自作のチェス版をしゃがみこんでじっと見ている子に、月之宮は声を掛けてみた。
「それはチェスって言うものですよ。‥‥ちょっと難しいけど、やってみますか?」
子供が頷くのを見た月之宮は駒の一つを手に取り、説明を始める。ちなみにこの駒は桐澤が作ったもので、片方は銅、片方は鉄で色を違えて二色になるように作ってあった。

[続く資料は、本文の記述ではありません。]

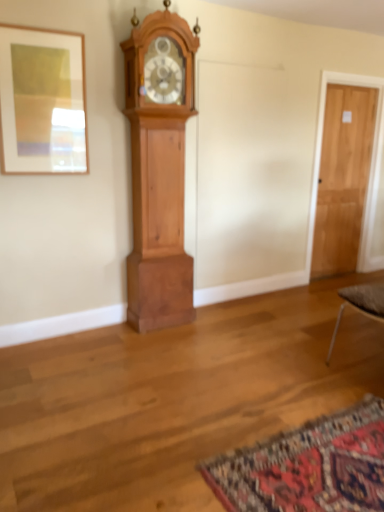 Find the location of a particular element. The image size is (384, 512). space that is in front of cherry wood grandfather clock at left is located at coordinates (169, 338). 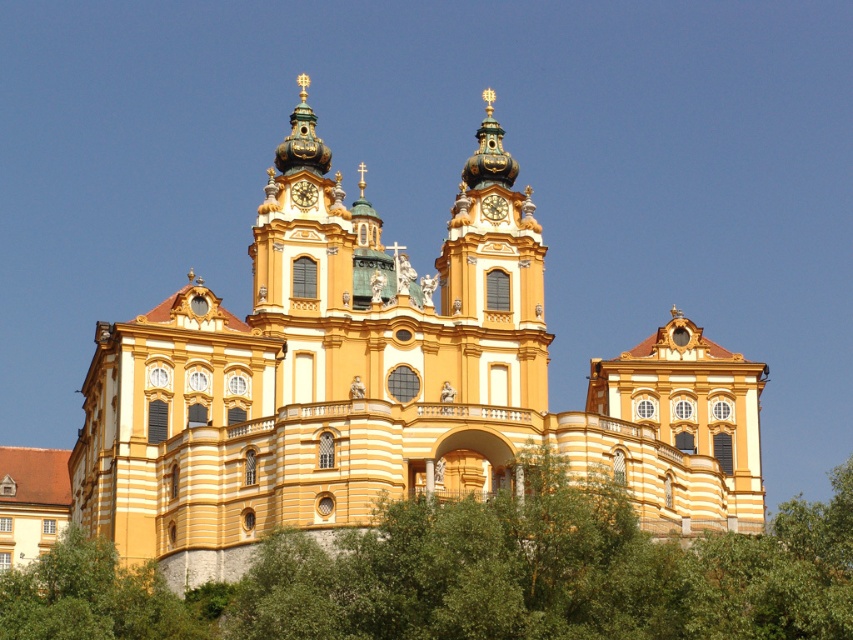 Is yellow matte church at center bigger than green leafy tree at lower center?

Yes, yellow matte church at center is bigger than green leafy tree at lower center.

Is yellow matte church at center thinner than green leafy tree at lower center?

Indeed, yellow matte church at center has a lesser width compared to green leafy tree at lower center.

At what (x,y) coordinates should I click in order to perform the action: click on yellow matte church at center. Please return your answer as a coordinate pair (x, y). The height and width of the screenshot is (640, 853). Looking at the image, I should click on (386, 385).

Which of these two, green leafy tree at lower center or gold metallic clock at upper center, stands shorter?

Standing shorter between the two is gold metallic clock at upper center.

Is point (599, 604) positioned behind point (498, 208)?

No, (599, 604) is in front of (498, 208).

Measure the distance between point (260, 592) and camera.

Point (260, 592) is 65.10 meters away from camera.

You are a GUI agent. You are given a task and a screenshot of the screen. Output one action in this format:
    pyautogui.click(x=<x>, y=<y>)
    Task: Click on the green leafy tree at lower center
    The height and width of the screenshot is (640, 853).
    Given the screenshot: What is the action you would take?
    pyautogui.click(x=473, y=577)

Does green leafy tree at lower center appear on the left side of green leafy tree at lower left?

No, green leafy tree at lower center is not to the left of green leafy tree at lower left.

At what (x,y) coordinates should I click in order to perform the action: click on green leafy tree at lower center. Please return your answer as a coordinate pair (x, y). Image resolution: width=853 pixels, height=640 pixels. Looking at the image, I should click on (473, 577).

Between point (556, 497) and point (73, 561), which one is positioned behind?

Positioned behind is point (73, 561).

Locate an element on the screen. Image resolution: width=853 pixels, height=640 pixels. green leafy tree at lower center is located at coordinates (473, 577). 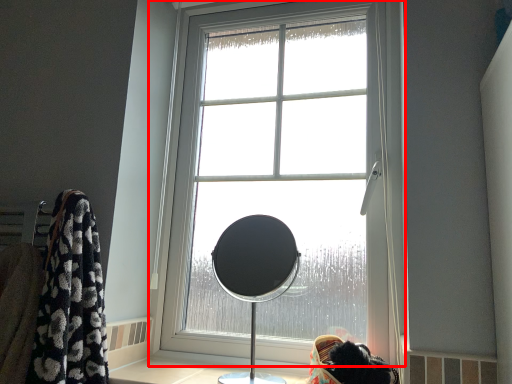 Question: Where is window (annotated by the red box) located in relation to table lamp in the image?

Choices:
 (A) right
 (B) left

Answer: (A) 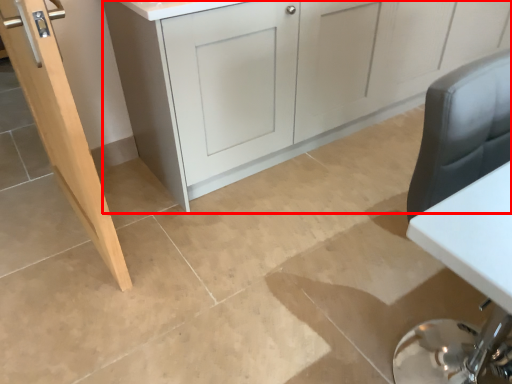 Question: From the image's perspective, considering the relative positions of cabinetry (annotated by the red box) and door in the image provided, where is cabinetry (annotated by the red box) located with respect to the staircase?

Choices:
 (A) below
 (B) above

Answer: (B) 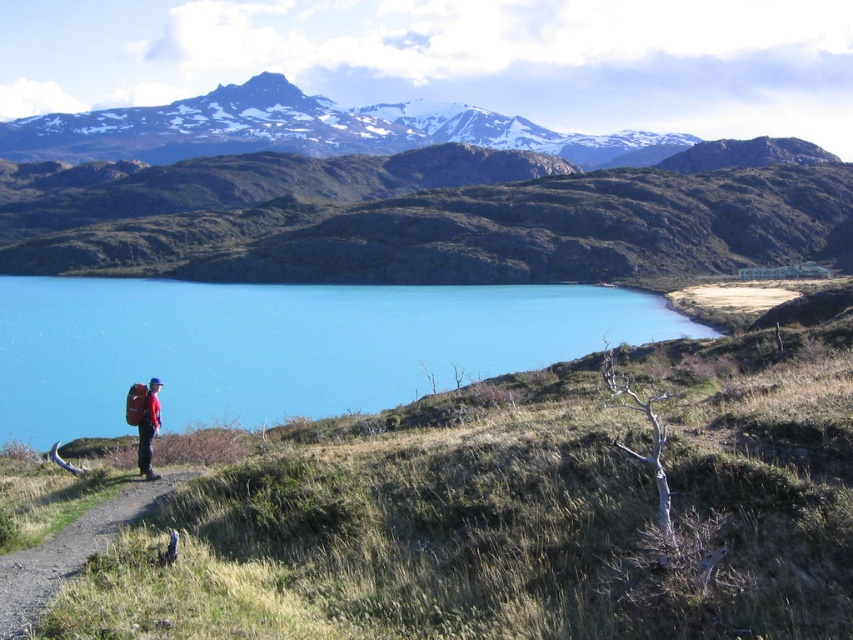 Who is higher up, blue glassy water at center or matte red backpack at lower left?

blue glassy water at center is higher up.

Can you confirm if blue glassy water at center is taller than matte red backpack at lower left?

Yes, blue glassy water at center is taller than matte red backpack at lower left.

Locate an element on the screen. The height and width of the screenshot is (640, 853). blue glassy water at center is located at coordinates (283, 346).

Locate an element on the screen. The image size is (853, 640). blue glassy water at center is located at coordinates (283, 346).

Can you confirm if blue glassy water at center is positioned to the left of dirt path at lower left?

Yes, blue glassy water at center is to the left of dirt path at lower left.

What do you see at coordinates (283, 346) in the screenshot? I see `blue glassy water at center` at bounding box center [283, 346].

The width and height of the screenshot is (853, 640). What are the coordinates of `blue glassy water at center` in the screenshot? It's located at (283, 346).

Does point (41, 579) come closer to viewer compared to point (155, 385)?

Yes, point (41, 579) is closer to viewer.

Is point (91, 547) less distant than point (149, 394)?

Yes, point (91, 547) is in front of point (149, 394).

I want to click on dirt path at lower left, so 68,552. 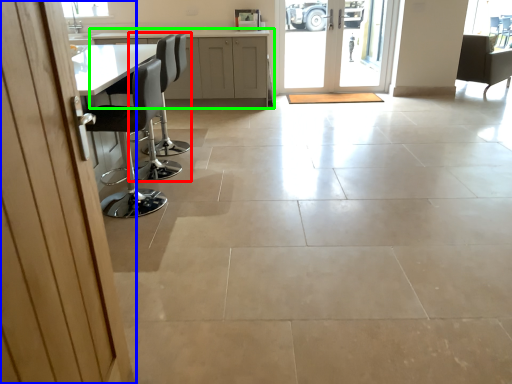 Question: Considering the real-world distances, which object is farthest from chair (highlighted by a red box)? door (highlighted by a blue box) or cabinetry (highlighted by a green box)?

Choices:
 (A) door
 (B) cabinetry

Answer: (A) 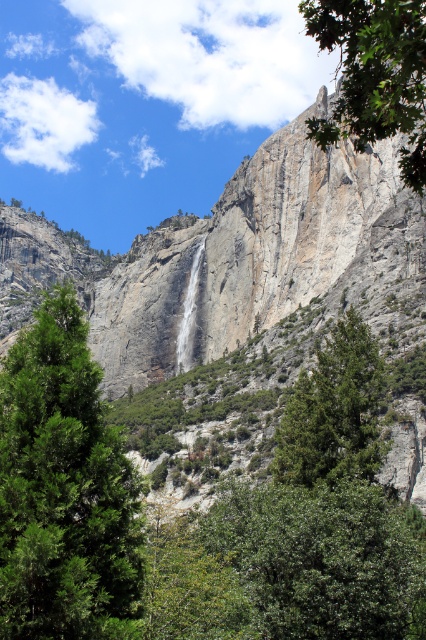 Can you confirm if gray rock cliff at center is taller than green leafy tree at upper right?

No.

Between point (389, 291) and point (393, 124), which one is positioned in front?

Point (393, 124) is in front.

You are a GUI agent. You are given a task and a screenshot of the screen. Output one action in this format:
    pyautogui.click(x=<x>, y=<y>)
    Task: Click on the gray rock cliff at center
    The height and width of the screenshot is (640, 426).
    Given the screenshot: What is the action you would take?
    pyautogui.click(x=238, y=259)

You are a GUI agent. You are given a task and a screenshot of the screen. Output one action in this format:
    pyautogui.click(x=<x>, y=<y>)
    Task: Click on the gray rock cliff at center
    
    Given the screenshot: What is the action you would take?
    pyautogui.click(x=238, y=259)

Is green leafy tree at center closer to the viewer compared to green leafy tree at upper right?

No, green leafy tree at center is further to the viewer.

Who is higher up, green leafy tree at center or green leafy tree at upper right?

green leafy tree at upper right is higher up.

Identify the location of green leafy tree at center. (63, 490).

Is gray rock cliff at center thinner than green leafy tree at center?

No, gray rock cliff at center is not thinner than green leafy tree at center.

Based on the photo, does gray rock cliff at center have a larger size compared to green leafy tree at center?

Correct, gray rock cliff at center is larger in size than green leafy tree at center.

Is point (120, 278) less distant than point (23, 600)?

No, (120, 278) is further to viewer.

At what (x,y) coordinates should I click in order to perform the action: click on gray rock cliff at center. Please return your answer as a coordinate pair (x, y). The width and height of the screenshot is (426, 640). Looking at the image, I should click on (238, 259).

「これはキング。つまり、お殿様ね。クイーンは奥方さま。小さくてたくさんあるのはポーン、ええと、足軽かしら。足軽は一歩ずつしか進めないけど、一番奥まで進めたら好きなものになれるんですよ。お殿様は別だけれど」
「なんだか将棋に似ているねえ」
急に声をかけられ、びっくりして見ると、還暦を過ぎたと思われる頭の真っ白な老人が面白そうにチェス板を眺めていた。身なりは小奇麗で、わりに裕福な家のご隠居とでもいうような風情だった。おじいちゃん、と子供が口走ったところを見ると、チェス板を見ていた子供の祖父に当たる人物らしい。
「面白そうだね。どうだねアンタ、それをひとつ私に譲っちゃくれないかね。いい話の種になるし、孫も気に入ったようだし」
是非に、と頭を下げられて譲らない訳にもいかず、手作りのチェスのセットはご隠居と孫がほくほく顔で持ち帰っていった。代わりに代金として金一枚を受け取ったが、月之宮は受け取った金をじーっと見て、桐澤の所へ行き、惜しげもなくほいと手渡した。桐澤のほうも驚いて月之宮に返そうとしたが、押し問答の末、桐澤が受け取ることになった。先程の独り言が月之宮に聞こえていたらしい。
●梅が香を桜の花に匂わせて
夕刻になり風が冷たくなると、三々五々、人が境内から去っていった。巫女姿から着替えて普段の格好に戻ったロサは胸一杯夜気を吸い込んだ。梅の花の甘すぎない、凛と立つ香りが身体に染みていくような気がした。
せっせと境内に残されたごみを掃除していたシャスールたちも、薄暗くなって足下が見えなくなり、竹箒を物置に戻した。巫女に招かれて建物の中に入り、温かいお茶と簡単な食事をごちそうになった。神主の表情は最初に見たときよりもずいぶんと明るくなっていた。眉間のしわはまだあるけれど、心なしかそれも少しは浅くなったように見える。
「小夜ちゃんの言うとおり、ギルドに頼んでよかったと思うよ。久しぶりにずいぶんと人が来たからね。またこの先もギルドで人集めのお願いをしに行くことがあるかもしれませんが、その節はどうぞよろしく」
頭を下げながら見送る神主と巫女に、冒険者達は手土産を貰い、夜の闇の中、梅の香る境内を後にした。